Exercise requirements:
Extract every line below that contains the word "фруктів".

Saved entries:

============

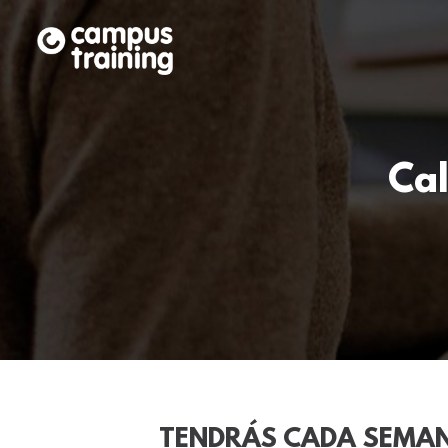
Ca
TENDRÁS CADA SEMA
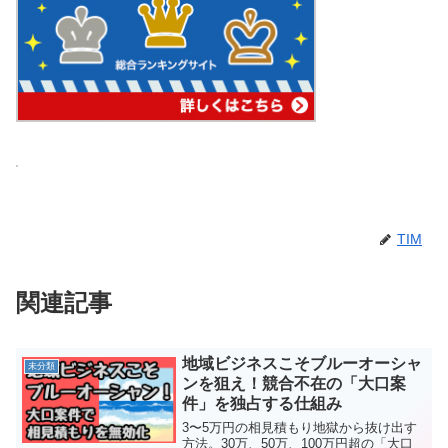
TIM
関連記事
地域ビジネスこそブルーオーシャ
未分類
ンを狙え！競合不在の「大口案
件」を独占する仕組み
3〜5万円の相見積もり地獄から抜け出す
方法。30万、50万、100万円超の「大口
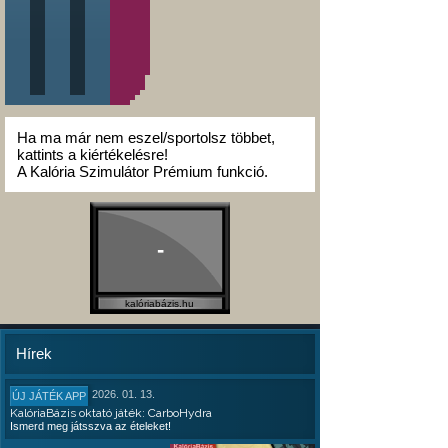
Ha ma már nem eszel/sportolsz többet,
kattints a kiértékelésre!
A Kalória Szimulátor Prémium funkció.
-
kalóriabázis.hu
Hírek
2026. 01. 13.
ÚJ JÁTÉK APP
KalóriaBázis oktató játék: CarboHydra
Ismerd meg játsszva az ételeket!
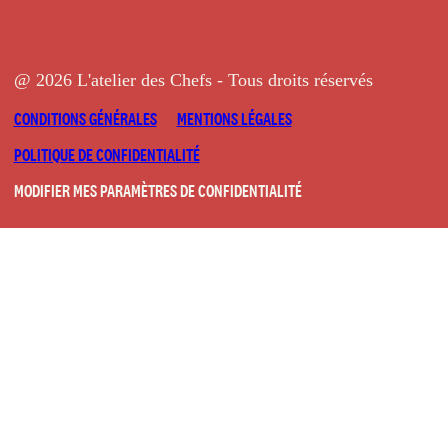
@ 2026 L'atelier des Chefs - Tous droits réservés
CONDITIONS GÉNÉRALES
MENTIONS LÉGALES
POLITIQUE DE CONFIDENTIALITÉ
MODIFIER MES PARAMÈTRES DE CONFIDENTIALITÉ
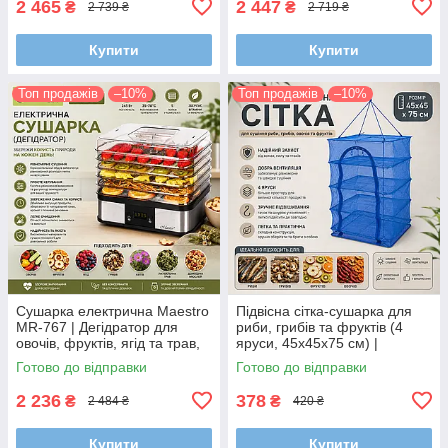
2 465
2 447
₴
₴
2 739 ₴
2 719 ₴
Купити
Купити
Топ продажів
–10%
Топ продажів
–10%
Сушарка електрична Maestro
Підвісна сітка-сушарка для
MR-767 | Дегідратор для
риби, грибів та фруктів (4
овочів, фруктів, ягід та трав,
яруси, 45х45х75 см) |
245 Вт, 5 лотків
Надійний захист від комах
Готово до відправки
Готово до відправки
2 236
378
₴
₴
2 484 ₴
420 ₴
Купити
Купити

============

Written response:
риби, грибів та фруктів (4
овочів, фруктів, ягід та трав,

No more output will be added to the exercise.